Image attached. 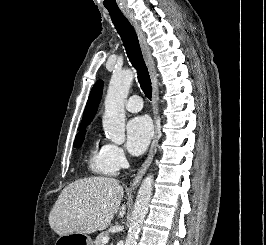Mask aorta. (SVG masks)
I'll return each instance as SVG.
<instances>
[{
    "label": "aorta",
    "instance_id": "obj_1",
    "mask_svg": "<svg viewBox=\"0 0 266 245\" xmlns=\"http://www.w3.org/2000/svg\"><path fill=\"white\" fill-rule=\"evenodd\" d=\"M133 78L134 72L127 68V70H121V72H113L109 82L102 123L107 139H110L115 145H123L125 141L124 102L128 96ZM153 181V175H148L139 187L125 245H136L139 239L141 227L148 213Z\"/></svg>",
    "mask_w": 266,
    "mask_h": 245
}]
</instances>
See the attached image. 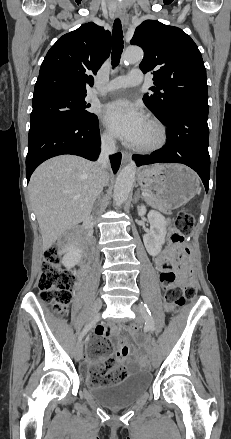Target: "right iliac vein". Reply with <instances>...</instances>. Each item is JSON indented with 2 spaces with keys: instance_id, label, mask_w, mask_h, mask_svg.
<instances>
[{
  "instance_id": "obj_1",
  "label": "right iliac vein",
  "mask_w": 231,
  "mask_h": 439,
  "mask_svg": "<svg viewBox=\"0 0 231 439\" xmlns=\"http://www.w3.org/2000/svg\"><path fill=\"white\" fill-rule=\"evenodd\" d=\"M102 307V301L100 299H97L93 305L92 308V320L93 321H99L100 320V314L99 310ZM83 355V343L80 340L76 346L75 349V358L77 361H79L82 358Z\"/></svg>"
}]
</instances>
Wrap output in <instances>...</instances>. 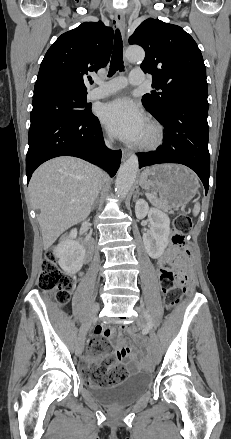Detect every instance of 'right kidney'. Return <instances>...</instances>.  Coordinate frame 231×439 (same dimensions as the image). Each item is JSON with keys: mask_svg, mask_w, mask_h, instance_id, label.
Listing matches in <instances>:
<instances>
[{"mask_svg": "<svg viewBox=\"0 0 231 439\" xmlns=\"http://www.w3.org/2000/svg\"><path fill=\"white\" fill-rule=\"evenodd\" d=\"M77 230H71L69 238L54 248V255L59 258V265L66 274H75L83 265L85 249L74 240Z\"/></svg>", "mask_w": 231, "mask_h": 439, "instance_id": "right-kidney-1", "label": "right kidney"}]
</instances>
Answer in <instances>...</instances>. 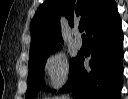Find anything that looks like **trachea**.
<instances>
[{
    "mask_svg": "<svg viewBox=\"0 0 128 99\" xmlns=\"http://www.w3.org/2000/svg\"><path fill=\"white\" fill-rule=\"evenodd\" d=\"M79 31L83 32L84 31V26L83 25H79ZM82 36H85L84 34Z\"/></svg>",
    "mask_w": 128,
    "mask_h": 99,
    "instance_id": "3493384b",
    "label": "trachea"
}]
</instances>
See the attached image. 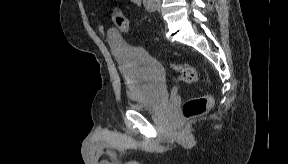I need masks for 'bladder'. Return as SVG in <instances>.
Instances as JSON below:
<instances>
[{
	"label": "bladder",
	"mask_w": 288,
	"mask_h": 164,
	"mask_svg": "<svg viewBox=\"0 0 288 164\" xmlns=\"http://www.w3.org/2000/svg\"><path fill=\"white\" fill-rule=\"evenodd\" d=\"M109 44L126 82L130 108L153 113L170 101V91L161 64L147 52L112 34Z\"/></svg>",
	"instance_id": "obj_1"
}]
</instances>
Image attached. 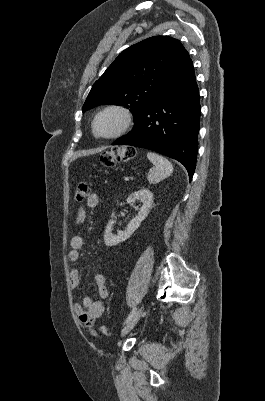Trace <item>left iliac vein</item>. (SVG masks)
Listing matches in <instances>:
<instances>
[{
    "label": "left iliac vein",
    "instance_id": "left-iliac-vein-1",
    "mask_svg": "<svg viewBox=\"0 0 265 401\" xmlns=\"http://www.w3.org/2000/svg\"><path fill=\"white\" fill-rule=\"evenodd\" d=\"M143 310H144V306L142 305L137 310V312L134 314V316L130 319V321L123 327V329L121 331L122 337L126 336L134 328V326L137 324V322L141 318Z\"/></svg>",
    "mask_w": 265,
    "mask_h": 401
}]
</instances>
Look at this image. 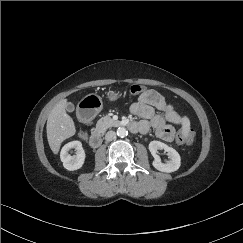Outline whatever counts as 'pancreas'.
Returning a JSON list of instances; mask_svg holds the SVG:
<instances>
[{
    "instance_id": "cf45deb5",
    "label": "pancreas",
    "mask_w": 243,
    "mask_h": 243,
    "mask_svg": "<svg viewBox=\"0 0 243 243\" xmlns=\"http://www.w3.org/2000/svg\"><path fill=\"white\" fill-rule=\"evenodd\" d=\"M115 124V121L111 117L104 116L98 120L95 130L100 133H104L108 128L114 126Z\"/></svg>"
}]
</instances>
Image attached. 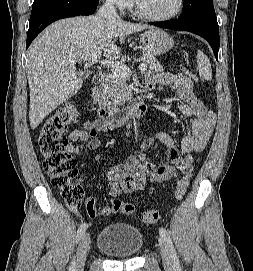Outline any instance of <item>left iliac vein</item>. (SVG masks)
Returning <instances> with one entry per match:
<instances>
[{"label":"left iliac vein","mask_w":253,"mask_h":271,"mask_svg":"<svg viewBox=\"0 0 253 271\" xmlns=\"http://www.w3.org/2000/svg\"><path fill=\"white\" fill-rule=\"evenodd\" d=\"M159 247L165 268L171 269L173 266L172 256L169 247L163 238H159Z\"/></svg>","instance_id":"left-iliac-vein-1"}]
</instances>
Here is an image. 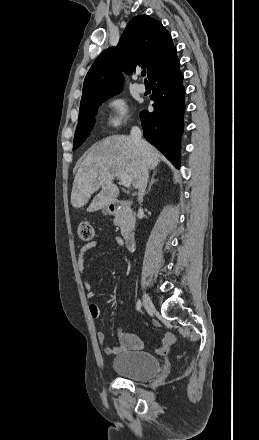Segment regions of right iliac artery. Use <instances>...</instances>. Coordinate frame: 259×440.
I'll use <instances>...</instances> for the list:
<instances>
[{
  "instance_id": "1",
  "label": "right iliac artery",
  "mask_w": 259,
  "mask_h": 440,
  "mask_svg": "<svg viewBox=\"0 0 259 440\" xmlns=\"http://www.w3.org/2000/svg\"><path fill=\"white\" fill-rule=\"evenodd\" d=\"M141 306H142L141 300H138L137 303H136L137 311H139L141 309Z\"/></svg>"
}]
</instances>
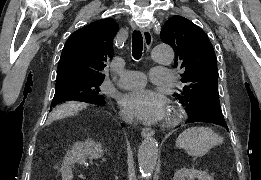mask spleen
I'll list each match as a JSON object with an SVG mask.
<instances>
[{
  "mask_svg": "<svg viewBox=\"0 0 261 180\" xmlns=\"http://www.w3.org/2000/svg\"><path fill=\"white\" fill-rule=\"evenodd\" d=\"M223 144V138L215 134L211 128H188L180 134L177 146L186 150L188 156L202 158L214 146Z\"/></svg>",
  "mask_w": 261,
  "mask_h": 180,
  "instance_id": "obj_1",
  "label": "spleen"
}]
</instances>
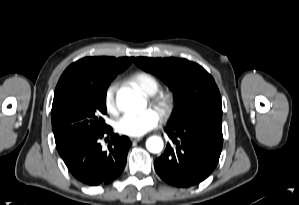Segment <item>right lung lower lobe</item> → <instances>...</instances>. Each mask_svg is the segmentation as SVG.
<instances>
[{
    "label": "right lung lower lobe",
    "instance_id": "obj_1",
    "mask_svg": "<svg viewBox=\"0 0 299 205\" xmlns=\"http://www.w3.org/2000/svg\"><path fill=\"white\" fill-rule=\"evenodd\" d=\"M111 128L79 138L58 151L68 170L80 182L89 186L113 182L123 171L131 142L126 136L111 135L107 151L102 150L99 139Z\"/></svg>",
    "mask_w": 299,
    "mask_h": 205
}]
</instances>
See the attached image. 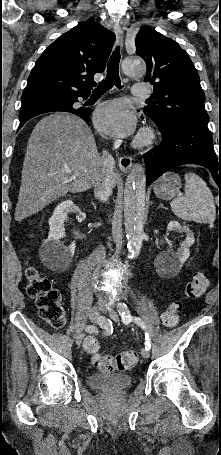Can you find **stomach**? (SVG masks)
I'll return each instance as SVG.
<instances>
[{"label": "stomach", "instance_id": "0dacf381", "mask_svg": "<svg viewBox=\"0 0 221 455\" xmlns=\"http://www.w3.org/2000/svg\"><path fill=\"white\" fill-rule=\"evenodd\" d=\"M153 189L158 198L170 200L180 192L181 179L178 174L168 172L156 181Z\"/></svg>", "mask_w": 221, "mask_h": 455}]
</instances>
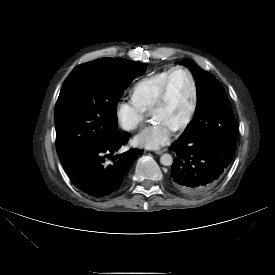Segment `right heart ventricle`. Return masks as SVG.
Segmentation results:
<instances>
[{"instance_id": "e07e8e85", "label": "right heart ventricle", "mask_w": 275, "mask_h": 275, "mask_svg": "<svg viewBox=\"0 0 275 275\" xmlns=\"http://www.w3.org/2000/svg\"><path fill=\"white\" fill-rule=\"evenodd\" d=\"M169 71L164 69L137 81L131 90L132 101L144 111L151 110Z\"/></svg>"}]
</instances>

Problem to work on:
Please retype only the lines from the line that holds "masks as SVG." through the end of the records, exactly as they stand, and drop every picture.

Output below:
Segment `right heart ventricle`. Return masks as SVG.
Segmentation results:
<instances>
[{"instance_id": "e07e8e85", "label": "right heart ventricle", "mask_w": 275, "mask_h": 275, "mask_svg": "<svg viewBox=\"0 0 275 275\" xmlns=\"http://www.w3.org/2000/svg\"><path fill=\"white\" fill-rule=\"evenodd\" d=\"M169 71L164 69L137 81L131 90L132 101L144 111L151 110Z\"/></svg>"}]
</instances>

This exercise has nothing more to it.